Outdoors Maryland is produced in cooperation with the Maryland Department of Natural Resources.
(upbeat music) NARRATOR: A mission in miniature... A call from the canopy... (bird calling) An unfurling geometry... Each movement, sound and subtle variation its own unique thread in the complex tapestry of Maryland life.
Revealing its richness to those who look and listen deeply.
And on a cool June morning, volunteers gather at New Germany State Park in Garrett County to do just that.
JOHN HALL: We want a large number of species, go look for what you're interested in and we'll be sure to review the observations whenever you get them uploaded.
NARRATOR: Today, naturalists John Hall... JOHN: So it's pretty good, a little bit weedy.
NARRATOR: And Jim Brighton... JIM BRIGHTON: I've botanized the roadside quite a bit.
NARRATOR: From the Maryland Biodiversity Project, are overseeing a Bioblitz, or rapidfire biological inventory of the area.
JIM: Right here, there's a powerline cut.
JIM: Every year we try to do a big BioBlitz and that's basically we gather a bunch of people to one area to survey that area as thoroughly as possible.
NARRATOR: Armed with cameras and maps, participants scatter throughout the park to photograph as many species as possible.

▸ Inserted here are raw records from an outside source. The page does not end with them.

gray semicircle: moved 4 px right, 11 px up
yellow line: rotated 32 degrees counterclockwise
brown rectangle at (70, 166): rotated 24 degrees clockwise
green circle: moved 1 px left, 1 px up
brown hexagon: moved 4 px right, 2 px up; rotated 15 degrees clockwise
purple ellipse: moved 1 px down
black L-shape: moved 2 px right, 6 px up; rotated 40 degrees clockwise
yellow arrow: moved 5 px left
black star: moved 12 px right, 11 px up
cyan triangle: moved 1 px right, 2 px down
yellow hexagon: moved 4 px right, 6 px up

JIM: We're in a hemlock dominated woods, intermingled with some cherry trees and oaks and maples, And what we're doing is I'm trying to find big enough fallen logs that we can roll to see what we can find underneath of them, and hopefully you know, get a big salamander or something like that.
I have the collector gene, which means from an early age, I like to make lists.

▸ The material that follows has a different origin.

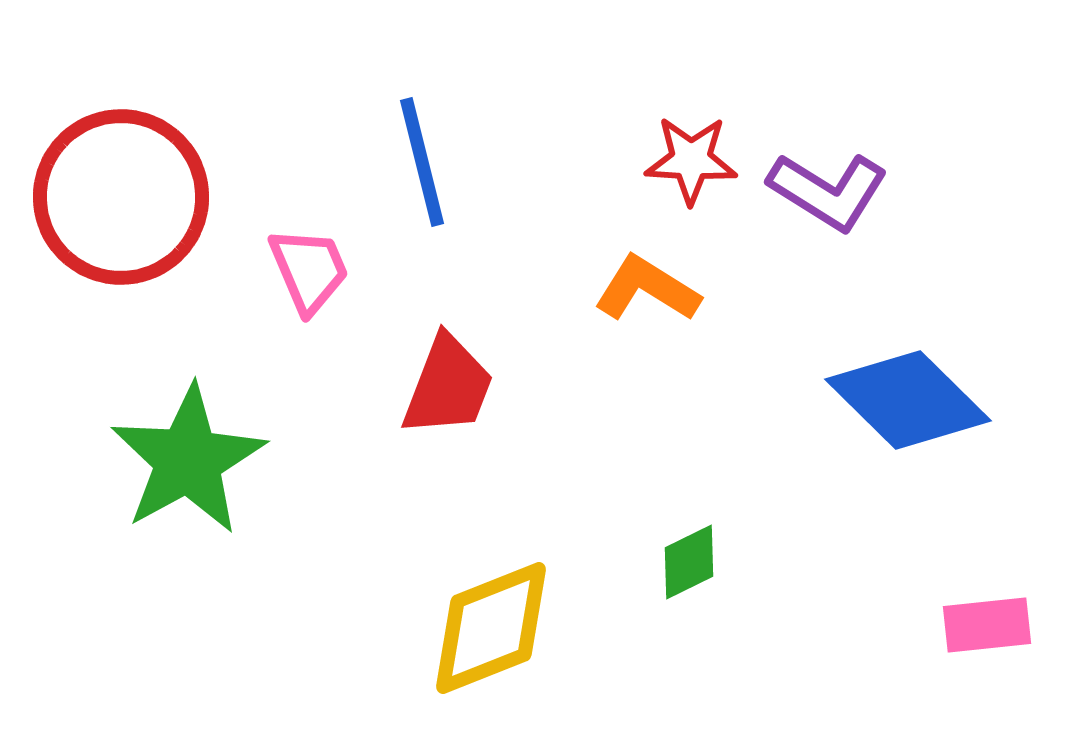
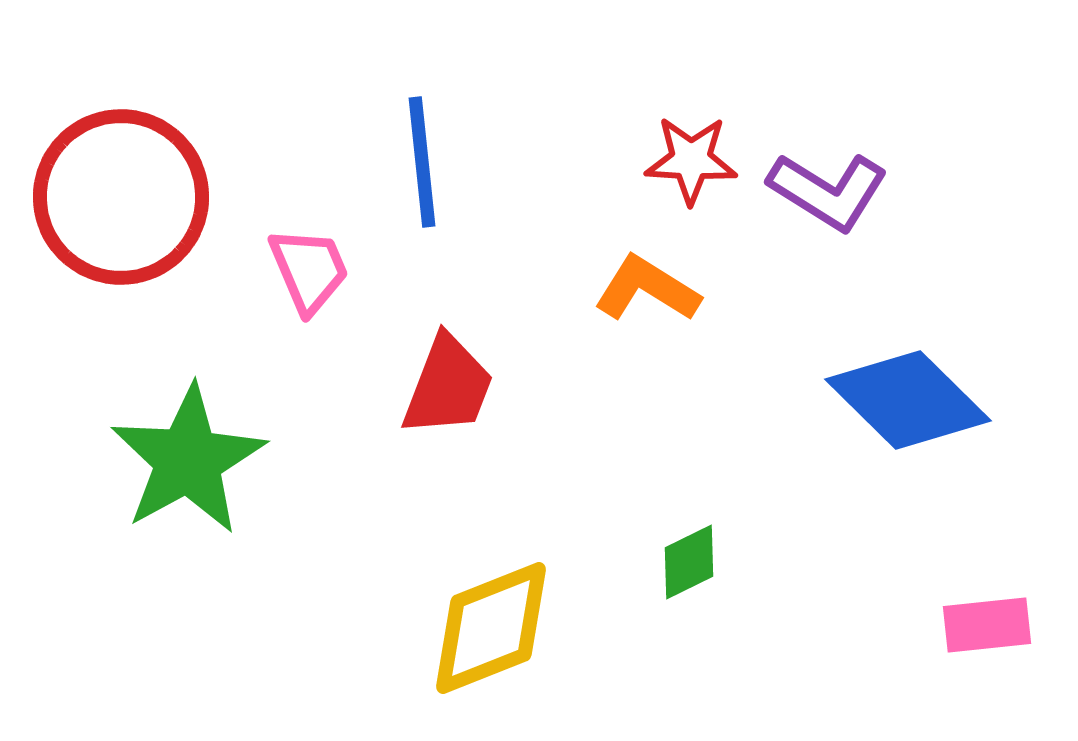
blue line: rotated 8 degrees clockwise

When I realized that birders keep a life list and things like that, that drew me right in.
But it moved from birds to plants to butterflies, and now I keep lists of all the things I see.
NARRATOR: After realizing that his home state lacked its own comprehensive species list, Jim co-founded the Maryland Biodiversity Project in 2012.
It started with a single photo.
JIM: Now we have many thousands of people contributing, over 750,000 photos.
NARRATOR: Down by the water, one duo identifies "graminoids".
BOTANIST: Grass like plants, so grasses, sedges and rushes.
NARRATOR: While blitzer Deborah Barber searches for strange growths... called galls.
DEBORAH BARBER: A gall is a formation made by the insect hijacking the DNA of the plant, to make a shelter for its young.
DEBORAH: I love them because they make me slow down and look really, really closely.
DEBORAH: Yeah!
NARRATOR: And across the lake, entomologist Tim Foard peers into the microscopic world of water mites.
TIM FOARD: They're brightly colored, they're beautiful creatures.
We don't know how many species there are in the state because there's just very little work being done.
NARRATOR: Tim has long been drawn to life's less flashy forms.
TIM: This is a Aphaenogaster picea, the Aphaenogasters are important in dispersing seeds of some of the native wildflowers.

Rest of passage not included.